## Aim of the task
Please repeat exactly the lines below from the one containing "January 1, 2011 at 7:58 AM (105, 2119)" down to the one containing "January 1, 2011 at 9:05 AM (99, 2155)", both included, and nothing else.

(Extracted records)
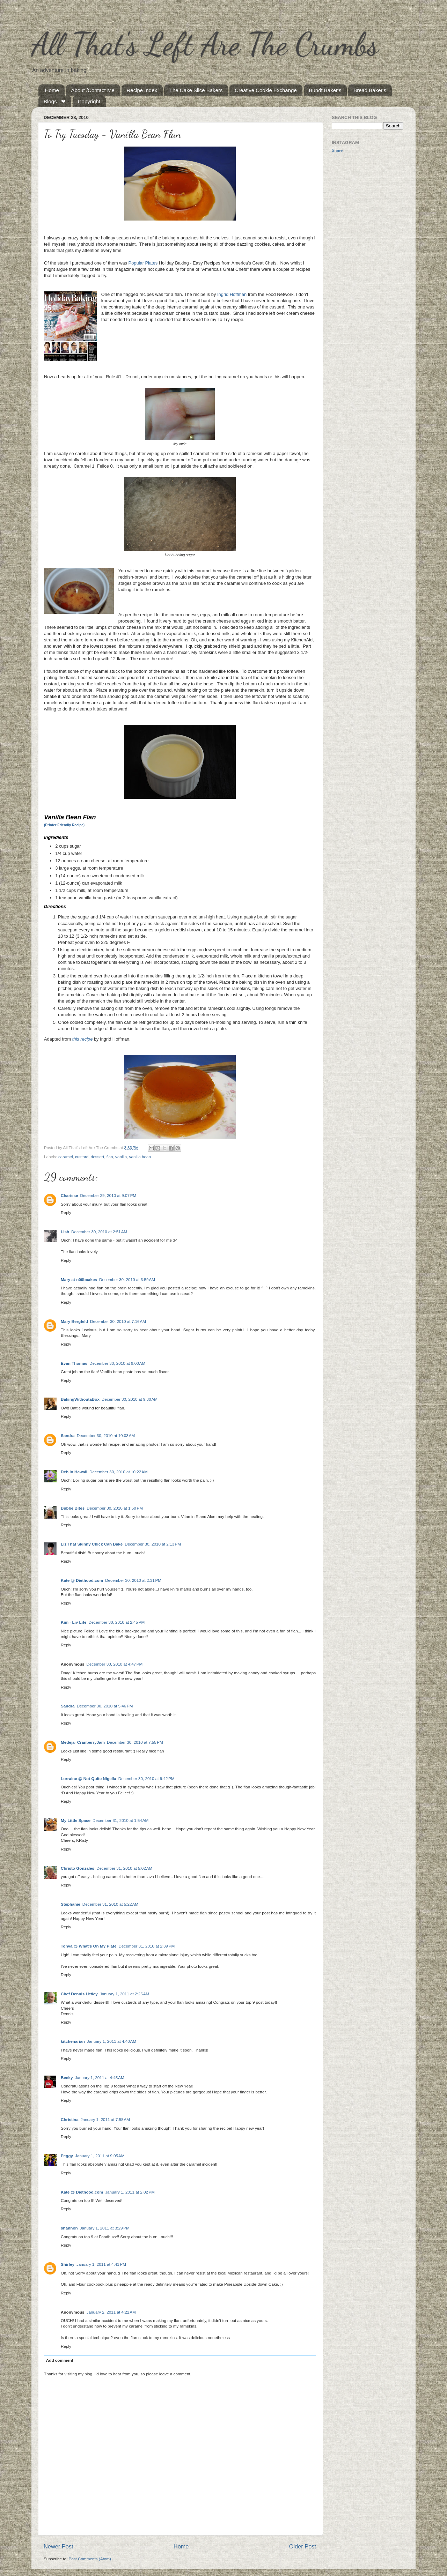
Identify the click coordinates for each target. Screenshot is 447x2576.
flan (110, 1156)
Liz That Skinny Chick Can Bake (92, 1544)
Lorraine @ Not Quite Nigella (88, 1778)
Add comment (59, 2360)
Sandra (68, 1435)
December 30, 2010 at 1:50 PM (115, 1508)
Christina (70, 2119)
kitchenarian (73, 2041)
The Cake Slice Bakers (196, 90)
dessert (97, 1156)
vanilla (121, 1156)
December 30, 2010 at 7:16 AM (118, 1321)
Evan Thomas (74, 1363)
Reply (66, 1212)
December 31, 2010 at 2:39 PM (146, 1946)
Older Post (302, 2546)
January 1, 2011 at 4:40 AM (111, 2041)
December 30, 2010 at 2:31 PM (133, 1580)
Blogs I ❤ (55, 101)
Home (52, 90)
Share (337, 150)
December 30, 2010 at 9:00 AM (117, 1363)
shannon (69, 2228)
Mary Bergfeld (74, 1321)
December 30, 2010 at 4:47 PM (115, 1664)
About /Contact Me (93, 90)
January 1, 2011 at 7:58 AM (105, 2119)
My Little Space (75, 1820)
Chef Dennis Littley (79, 1993)
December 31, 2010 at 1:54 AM (120, 1820)
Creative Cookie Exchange (266, 90)
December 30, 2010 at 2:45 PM (116, 1622)
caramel (65, 1156)
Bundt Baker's (325, 90)
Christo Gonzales (77, 1868)
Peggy (67, 2155)
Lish (65, 1231)
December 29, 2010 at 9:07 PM (108, 1195)
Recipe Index (142, 90)
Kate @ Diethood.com (82, 1580)
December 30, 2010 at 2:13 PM (153, 1544)
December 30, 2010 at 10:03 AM (106, 1435)
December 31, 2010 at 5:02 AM (124, 1868)
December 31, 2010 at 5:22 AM (110, 1904)
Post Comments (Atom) (89, 2558)
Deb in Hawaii (74, 1471)
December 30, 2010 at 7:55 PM (135, 1742)
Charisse (69, 1195)
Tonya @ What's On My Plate (88, 1946)
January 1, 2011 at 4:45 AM (99, 2077)
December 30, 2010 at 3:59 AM (127, 1279)
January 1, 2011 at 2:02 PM (130, 2192)
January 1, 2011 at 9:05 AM (99, 2155)
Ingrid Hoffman (232, 294)
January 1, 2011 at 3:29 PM (105, 2228)
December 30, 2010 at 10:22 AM (118, 1471)
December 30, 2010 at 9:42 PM (146, 1778)
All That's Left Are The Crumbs (205, 44)
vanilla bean (140, 1156)
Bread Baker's (369, 90)
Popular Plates (143, 263)
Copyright (89, 101)
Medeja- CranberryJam (83, 1742)
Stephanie (70, 1904)
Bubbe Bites (73, 1508)
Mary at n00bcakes (79, 1279)
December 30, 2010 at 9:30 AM (129, 1399)
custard (81, 1156)
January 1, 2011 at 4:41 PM (101, 2264)
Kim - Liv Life (73, 1622)
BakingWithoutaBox (80, 1399)
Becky (67, 2077)
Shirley (67, 2264)
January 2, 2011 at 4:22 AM (111, 2312)
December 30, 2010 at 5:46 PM (105, 1706)
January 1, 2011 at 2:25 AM (124, 1993)
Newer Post (58, 2546)
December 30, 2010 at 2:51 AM (99, 1231)
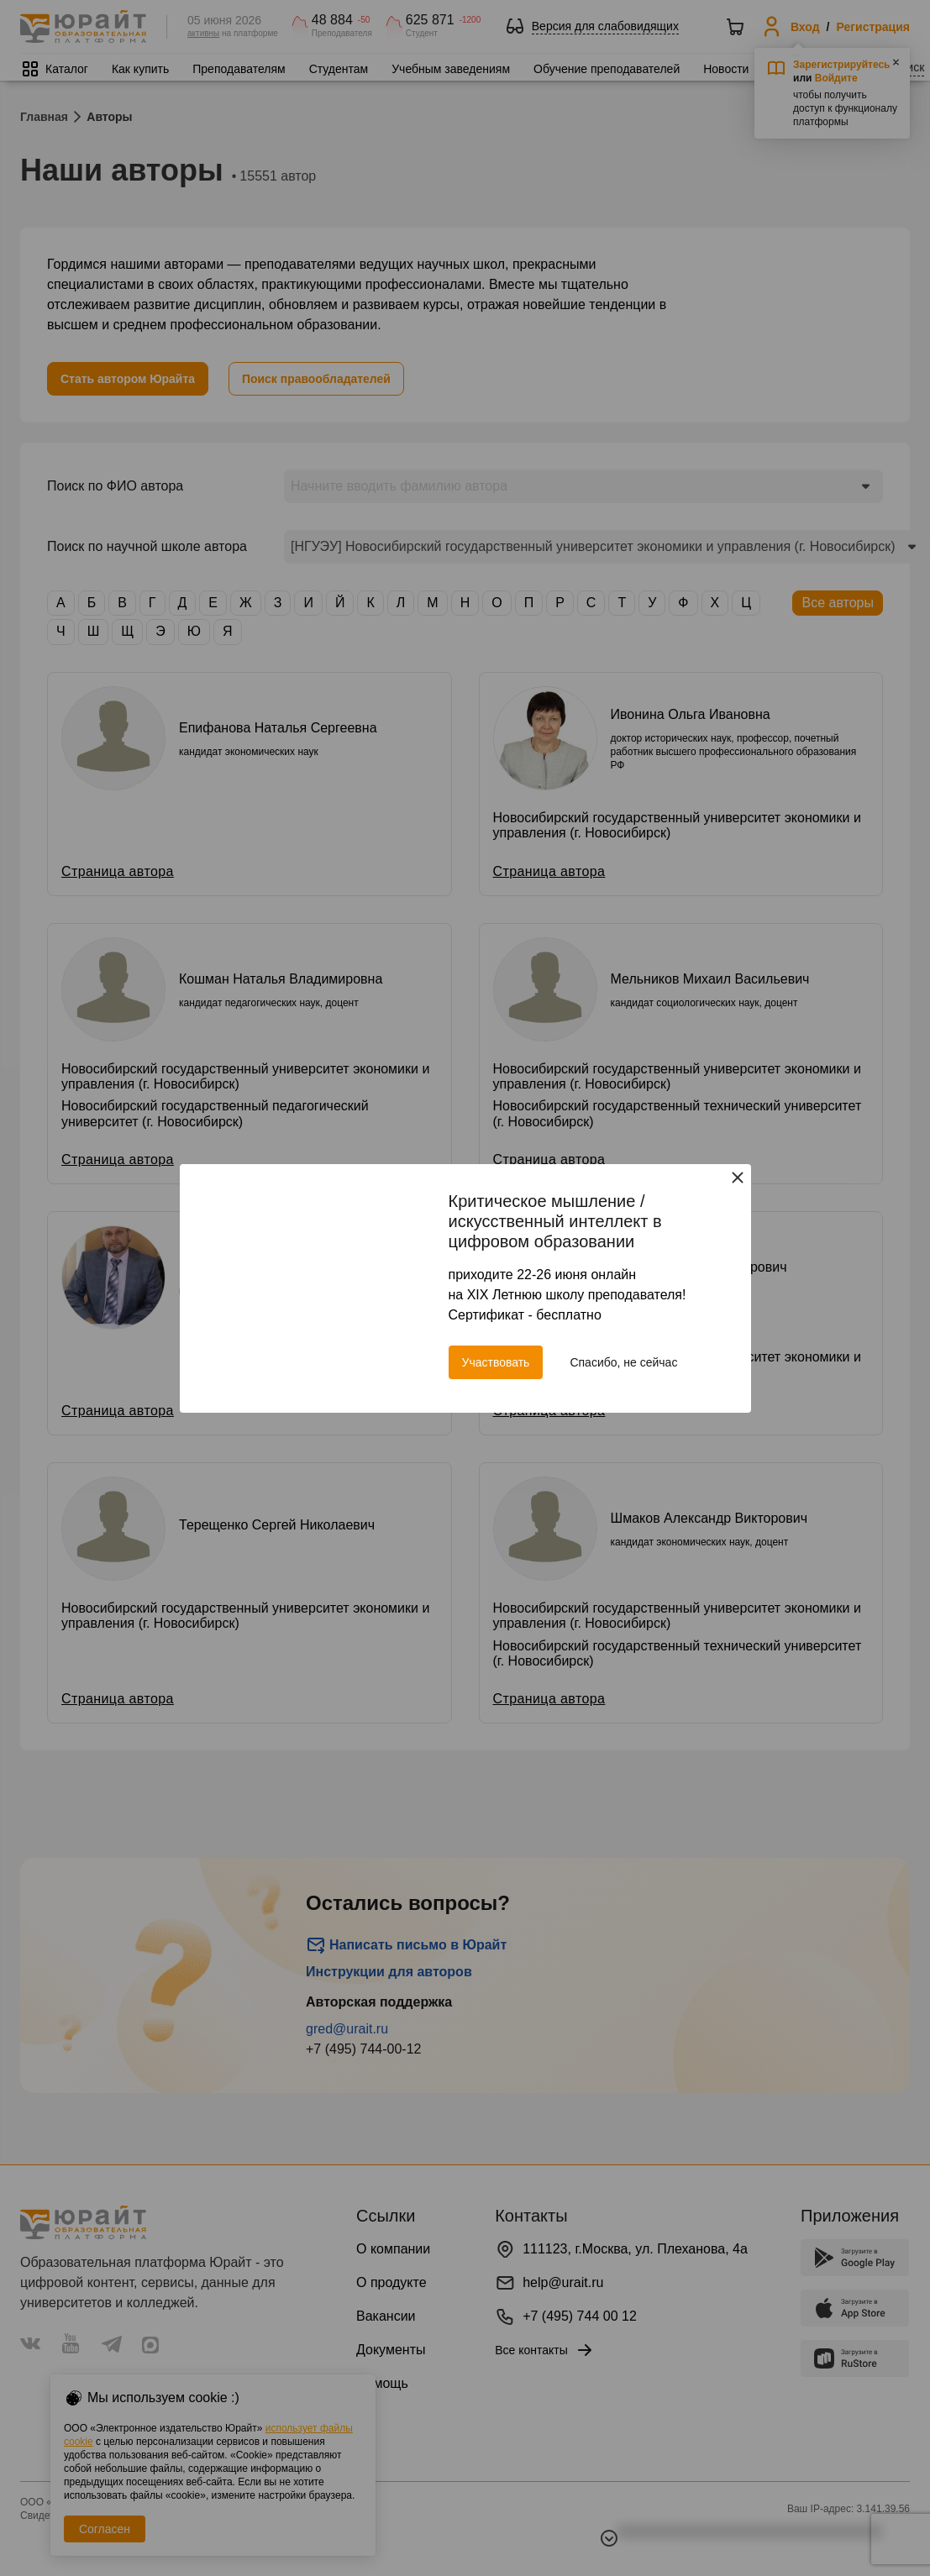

## Solution to this task
January 1, 2011 at 7:58 AM (105, 2119)
My Little Space (75, 1820)
Chef Dennis Littley (79, 1993)
December 31, 2010 at 1:54 AM (120, 1820)
Creative Cookie Exchange (266, 90)
December 30, 2010 at 2:45 PM (116, 1622)
caramel (65, 1156)
Bundt Baker's (325, 90)
Christo Gonzales (77, 1868)
Peggy (67, 2155)
Lish (65, 1231)
December 29, 2010 at 9:07 PM (108, 1195)
Recipe Index (142, 90)
Kate @ Diethood.com (82, 1580)
December 30, 2010 at 2:13 PM (153, 1544)
December 30, 2010 at 10:03 AM (106, 1435)
December 31, 2010 at 5:02 AM (124, 1868)
December 31, 2010 at 5:22 AM (110, 1904)
Post Comments (Atom) (89, 2558)
Deb in Hawaii (74, 1471)
December 30, 2010 at 7:55 PM (135, 1742)
Charisse (69, 1195)
Tonya @ What's On My Plate (88, 1946)
January 1, 2011 at 4:45 AM (99, 2077)
December 30, 2010 at 3:59 AM (127, 1279)
January 1, 2011 at 2:02 PM (130, 2192)
January 1, 2011 at 9:05 AM (99, 2155)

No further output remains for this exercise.